La guerre fut déclarée au roi d’Espagne en l’année 1635, et les maréchaux de Châtillon[114] et de Brezé[115] entrèrent en Flandre, avec une armée de vingt mille hommes, pour se joindre au prince d’Orange[116] qui commandait celle de Hollande ; il était généralissime, et ces deux corps assemblés faisaient plus de quarante mille hommes. Devant cette jonction, l’armée du Roi seule avait gagné la bataille d’Avéne[117] et défiait les troupes d’Espagne, commandées par le prince Thomas[118]. Plusieurs jeunes gens de qualité étaient volontaires dans[119] cette occasion ; j’étais du nombre[120]. Une si heureuse victoire donna de la jalousie au prince d’Orange, et mit de la division[121] entre lui et les maréchaux de Châtillon et de Brezé. Au lieu de tirer avantage d’un tel succès et de maintenir sa réputation, il fit piller et brûler Tirlemont[122], pour décrier les armes du Roi et les charger d’une violence si peu nécessaire ; il assiégea Louvain, sans avoir dessein de le prendre, et affaiblit tellement l’armée de France par les fatigues continuelles et par le manque[123] de toutes choses, qu’à la fin de la campagne, elle ne fut plus en état de retourner seule par le chemin qu’elle avait tenu, et elle fut contrainte de revenir par mer. Je revins avec ce qu’il y avait de volontaires, et je leur portai malheur, car nous fûmes tous chassés, sur le prétexte[124] qu’on parlait trop librement de ce qui s’était passé dans cette campagne[125] ; mais la principale raison fut le plaisir que sentit le Roi de faire dépit à la Reine et à Mlle de Hautefort en m’éloignant de la cour.

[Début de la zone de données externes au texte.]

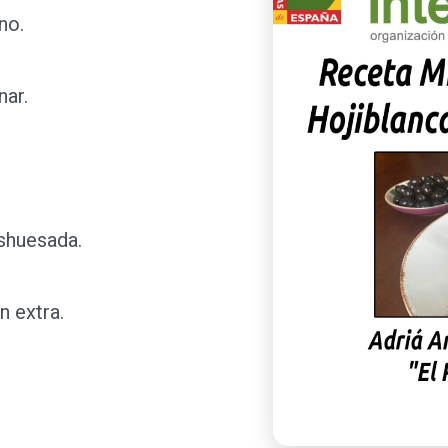
no.
nar.
shuesada.
n extra.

La seconde année de cette guerre donna beaucoup de prétextes[126] aux ennemis du cardinal de Richelieu de condamner sa conduite. On avait considéré la déclaration de la guerre et le dessein qu’un si grand ministre avait formé depuis si longtemps d’abattre la maison d’Autriche comme une entreprise hardie et douteuse ; mais alors elle parut folle et téméraire : on voyait que les Espagnols avaient pris sans résistance la Capelle, le Catelet et Corbie[127] ; que les autres places des frontières[128] n’étaient ni mieux munies ni mieux fortifiées, que les troupes étaient faibles et mal disciplinées, qu’on manquait de poudres et d’artillerie, que les ennemis étaient entrés en Picardie et pouvaient marcher à Paris[129]. On s’étonnait encore que le Cardinal eût exposé si légèrement la réputation du Roi et la sûreté de l’État, sans prévoir tant de malheurs, et qu’il n’eût d’autre ressource, dans la seconde année de la guerre, que de faire convoquer l’arrière-ban[130]. Ces bruits, répandus dans tout le Royaume, réveillèrent les cabales, et donnèrent lieu aux ennemis du Cardinal de former des desseins contre son autorité, et même contre sa vie.

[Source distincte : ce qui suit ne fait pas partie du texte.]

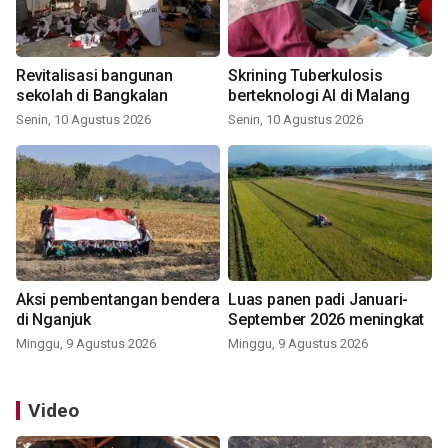
Revitalisasi bangunan
Skrining Tuberkulosis
sekolah di Bangkalan
berteknologi AI di Malang
Senin, 10 Agustus 2026
Senin, 10 Agustus 2026
Aksi pembentangan bendera
Luas panen padi Januari-
di Nganjuk
September 2026 meningkat
Minggu, 9 Agustus 2026
Minggu, 9 Agustus 2026
Video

Cependant le Roi marcha à Amiens, avec ce qu’il put rassembler de troupes ; Monsieur était auprès de lui. Il donna le commandement de son armée au comte de Soissons[131], jeune prince bien fait de sa personne, d’un esprit médiocre et défiant, fier, sérieux, et ennemi du cardinal de Richelieu : il avait méprisé son alliance, et refusé d’épouser Mme de Combalet, sa nièce[132]. Ce refus, plus que toutes les bonnes qualités du comte de Soissons, lui attirait l’estime et l’amitié de tout ce qui n’était pas[133] dépendant du Cardinal. Saint-Ibar[134], Varicarville[135] et Bardouville[136], gens difficiles et factieux, affectant[137] une vertu austère, et peu sociables, s’étaient rendus maîtres de l’esprit de ce prince[138] ; ils avaient fait une liaison étroite de Monsieur et de lui contre le Cardinal, par l’entremise du comte de Montrésor[139], qui suivait en tout, par une imitation affectée, les manières et les sentiments de Saint-Ibar et de Varicarville.

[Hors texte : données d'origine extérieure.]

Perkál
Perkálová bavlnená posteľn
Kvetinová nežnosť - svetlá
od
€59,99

Quelque considérable que fût cette union de Monsieur et de Monsieur le Comte, elle était néanmoins trop faible pour ébranler la fortune du Cardinal par des intrigues : on eut recours à d’autres voies, et ils résolurent de le tuer quand ils pourraient le faire sûrement. L’occasion s’en présenta bientôt après : un jour que le Roi tint conseil dans un petit château, à une lieue d’Amiens, où Monsieur, Monsieur le Comte et le Cardinal se trouvèrent, le Roi sortit le premier, pour retourner à Amiens, et quelques affaires ayant retenu plus d’une demi-heure le Cardinal avec ces deux princes, ils furent pressés par Saint-Ibar, par Montrésor et par Varicarville d’exécuter leur entreprise ; mais la timidité de Monsieur et la faiblesse de Monsieur le Comte la rendirent vaine : le Cardinal connut le péril où il était ; le trouble parut sur son visage, il laissa Monsieur et Monsieur le Comte ensemble et partit avec précipitation. J’étais présent, et bien que je ne susse rien de leurs desseins, je m’étonnai[140] que le Cardinal, prévoyant et timide comme il était, se fût exposé à la merci de ses ennemis, et qu’eux aussi, qui avaient tant d’intérêt à sa perte, eussent laissé échapper une occasion si sûre et si difficile à retrouver[141].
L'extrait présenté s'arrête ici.